Исправление индикатора верхней границы

This commit is contained in:
brusnitsyn
2026-06-16 09:11:19 +09:00
parent 3fb2053705
commit 3f08d263ad

View File

@@ -1429,7 +1429,7 @@ class DatabaseMigrator:
f"Таблица {pg_table} содержит {pg_count} строк без watermark — " f"Таблица {pg_table} содержит {pg_count} строк без watermark — "
f"автоопределение watermark из {table_config.life_table}" f"автоопределение watermark из {table_config.life_table}"
) )
detected = self._get_watermark_for_pg_data(table_config, find_min=True) detected = self._get_watermark_for_pg_data(table_config)
if detected['last_x_datetime'] is not None: if detected['last_x_datetime'] is not None:
self.save_watermark( self.save_watermark(
pg_table, pg_table,
@@ -1683,12 +1683,12 @@ class DatabaseMigrator:
return '0x' + value.hex() return '0x' + value.hex()
return "'" + str(value).replace("'", "''") + "'" return "'" + str(value).replace("'", "''") + "'"
def _get_watermark_for_pg_data(self, table_config: TableMigrationConfig, find_min: bool = False) -> Dict[str, Any]: def _get_watermark_for_pg_data(self, table_config: TableMigrationConfig) -> Dict[str, Any]:
"""Поиск watermark в MSSQL Life_ для строк, уже имеющихся в PostgreSQL. """Поиск watermark в MSSQL Life_ по максимальному PK из PostgreSQL.
Читает PK из PG потоком (без загрузки всей таблицы в память), батчами Берёт MAX(pk) из PG (1 запрос), затем ищет соответствующее insert-событие
запрашивает MSSQL Life_ и находит минимальную или максимальную (datetime, sequence) пару в Life_-таблице MSSQL (1 запрос).

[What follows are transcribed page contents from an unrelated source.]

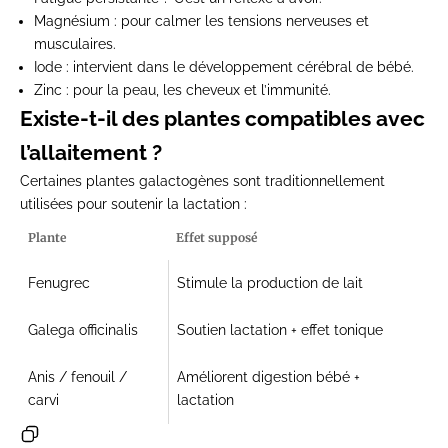
Magnésium
: pour calmer les tensions nerveuses et
musculaires.
Iode
: intervient dans le développement cérébral de bébé.
Zinc
: pour la peau, les cheveux et l’immunité.
Existe-t-il des plantes compatibles avec
l’allaitement ?
Certaines
plantes galactogènes
sont traditionnellement
utilisées pour soutenir la lactation :
Plante
Effet supposé
Fenugrec
Stimule la production de lait
Galega officinalis
Soutien lactation + effet tonique
Anis / fenouil /
Améliorent digestion bébé +
carvi
lactation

Работает только для одиночного целочисленного PK.
среди событий, относящихся к уже реплицированным строкам. Для составного PK возвращает верхнюю границу Life_.
""" """
empty: Dict[str, Any] = {'last_x_datetime': None, 'last_sequence_value': None} empty: Dict[str, Any] = {'last_x_datetime': None, 'last_sequence_value': None}
pk_cols = table_config.primary_key pk_cols = table_config.primary_key
@@ -1696,14 +1696,29 @@ class DatabaseMigrator:
if not pk_cols or not table_config.life_table: if not pk_cols or not table_config.life_table:
return self.get_incremental_upper_bound(table_config) return self.get_incremental_upper_bound(table_config)

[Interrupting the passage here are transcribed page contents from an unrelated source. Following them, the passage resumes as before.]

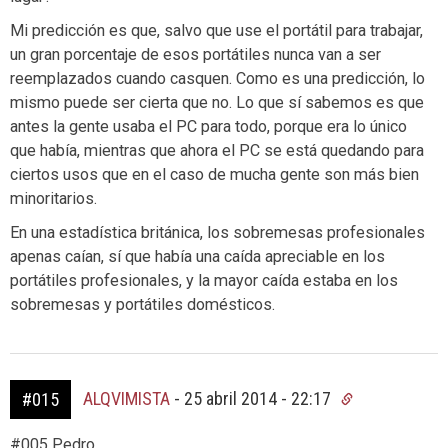
Mi predicción es que, salvo que use el portátil para trabajar,
un gran porcentaje de esos portátiles nunca van a ser
reemplazados cuando casquen. Como es una predicción, lo
mismo puede ser cierta que no. Lo que sí sabemos es que
antes la gente usaba el PC para todo, porque era lo único
que había, mientras que ahora el PC se está quedando para
ciertos usos que en el caso de mucha gente son más bien
minoritarios.
En una estadística británica, los sobremesas profesionales
apenas caían, sí que había una caída apreciable en los
portátiles profesionales, y la mayor caída estaba en los
sobremesas y portátiles domésticos.
ALQVIMISTA
-
25 abril 2014 - 22:17
#015
#005 Pedro.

LOOKUP_BATCH = 500 if len(pk_cols) != 1:
self.logger.log_info(
f"Составной PK для {table_config.pg_table}, watermark берётся из верхней границы Life_"
)
return self.get_incremental_upper_bound(table_config)
direction = 'ASC' if find_min else 'DESC' pk_col = pk_cols[0]
order_parts = [f"{self.quote_mssql_identifier(table_config.datetime_column)} {direction}"]
if table_config.sequence_column:
order_parts.append(f"{self.quote_mssql_identifier(table_config.sequence_column)} {direction}")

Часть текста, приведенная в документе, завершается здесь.